I brush some dust off of his dresser strewn with odds and ends. I touch each one of the items with my fingertips, sometimes picking them up. A sad smile crosses my face and soon melts away into a sorrowful frown with a trembling chin.
I drop the screwdriver that I was holding and cannot help hearing the clatter that resounds in my ears. No one to fill the silence in his room. No one but me. And I cannot be half of the person that he ever was; I can never fill his silence the way he did.
I turn away from the dresser and sit on his high bed. Sheets and pillows and an old quilt are knotted and tangled all about. I pick up the nearest pillow and pull it into my chest, resting my chin on it. Closing my eyes, I inhale and let his scent wash over me. I remember the last time I saw him.
“Goodbye,” was all I had said. He had mumbled a response, and the next morning before I awoke, he was gone. He had never been sentimental towards me, and I didn’t expect anything different this time. He was a boy, and I couldn’t expect much. But I could tell that he loved me as much as I loved him.
We had assumed that he had made it to the University. He was eighteen and a good driver, and though we knew that he would probably take some wrong turns, we never expected this. Never at all.

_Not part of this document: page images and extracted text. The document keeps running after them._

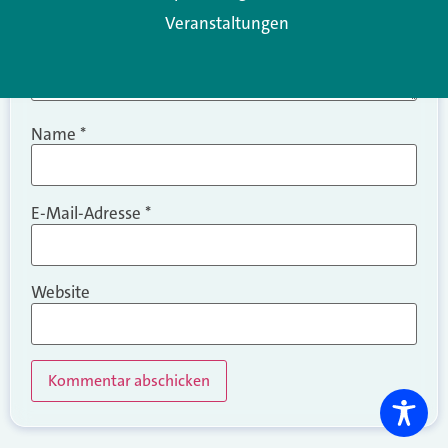
Veranstaltungen
Name
*
E-Mail-Adresse
*
Website
Alternative: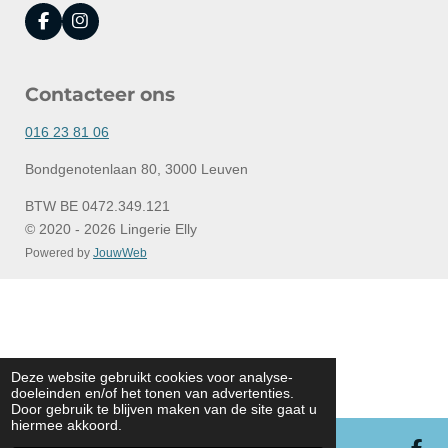
F
I
a
n
c
s
e
t
Contacteer ons
b
a
o
g
o
r
016 23 81 06
k
a
m
Bondgenotenlaan 80, 3000 Leuven
BTW BE 0472.349.121
© 2020 - 2026 Lingerie Elly
Powered by
JouwWeb
Deze website gebruikt cookies voor analyse-
doeleinden en/of het tonen van advertenties.
Door gebruik te blijven maken van de site gaat u
hiermee akkoord.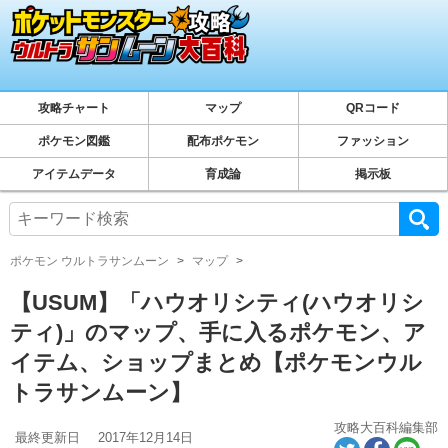
攻略チャート
マップ
QRコード
ポケモン図鑑
配布ポケモン
ファッション
アイテムデータ
育成論
掲示板
ポケモン ウルトラサンムーン
マップ
【USUM】「ハウオリシティ(ハウオリシ
ティ)」のマップ、手に入るポケモン、ア
イテム、ショップまとめ【ポケモンウル
トラサンムーン】
攻略大百科編集部
最終更新日
2017年12月14日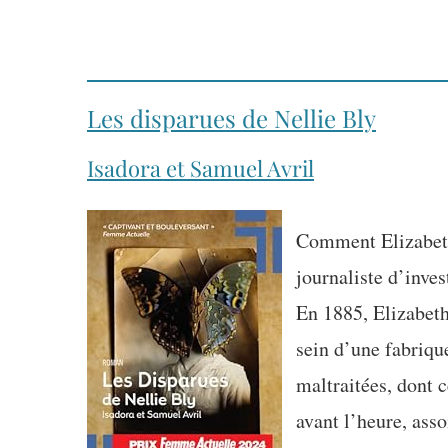
Les disparues de Nellie Bly
Isadora et Samuel Avril
Comment Elizabeth
journaliste d’inves
En 1885, Elizabeth
sein d’une fabriqu
maltraitées, dont c
avant l’heure, asso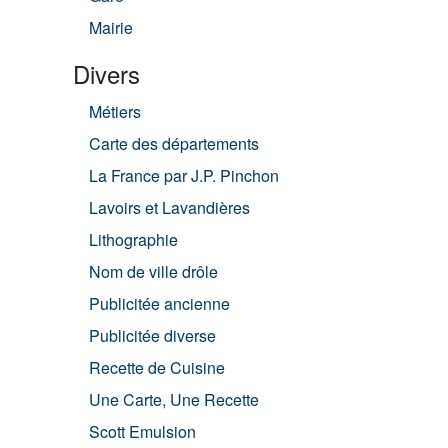
Mairie
Divers
Métiers
Carte des départements
La France par J.P. Pinchon
Lavoirs et Lavandières
Lithographie
Nom de ville drôle
Publicitée ancienne
Publicitée diverse
Recette de Cuisine
Une Carte, Une Recette
Scott Emulsion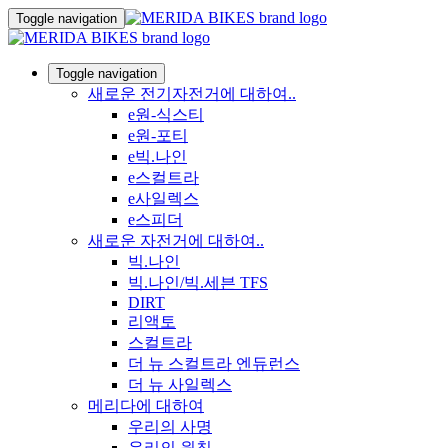
Toggle navigation
Toggle navigation
새로운 전기자전거에 대하여..
e원-식스티
e원-포티
e빅.나인
e스컬트라
e사일렉스
e스피더
새로운 자전거에 대하여..
빅.나인
빅.나인/빅.세븐 TFS
DIRT
리액토
스컬트라
더 뉴 스컬트라 엔듀런스
더 뉴 사일렉스
메리다에 대하여
우리의 사명
우리의 원칙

The last memory I have of him was watching him throw some last minute things into a duffel bag. I had watched his back. A red shirt; black athletic shorts. Barefoot in his room, quiet as usual, unaware that his little sister was watching him go.
I had turned from his doorway silently and then into mine. Our rooms were joined by a thin wall, and I could hear him late into the night packing.
My brother will never come home again. I’ll never see his face as I make some inside joke we’ve had for years. I’ll never smell his cologne, or stay up all night watching movies with him. I’ll never have him at my side, showing me how to hold a rifle.
I release the pillow and it tumbles from my grasp, past my lap, and thumps onto the floor. I try to forget the pillow fight we had when I was twelve and he was fifteen.
Something wet splashes onto my foot, and I realize it is a tear. Another falls from my face and leaves a damp, dark circle on his carpet. Something tight grips my chest as sorrow spills from my eyes. Empty tears, powerless tears.
No one else to catch them as they fall. No one but me, in a room that should be filled with a boy that should be alive.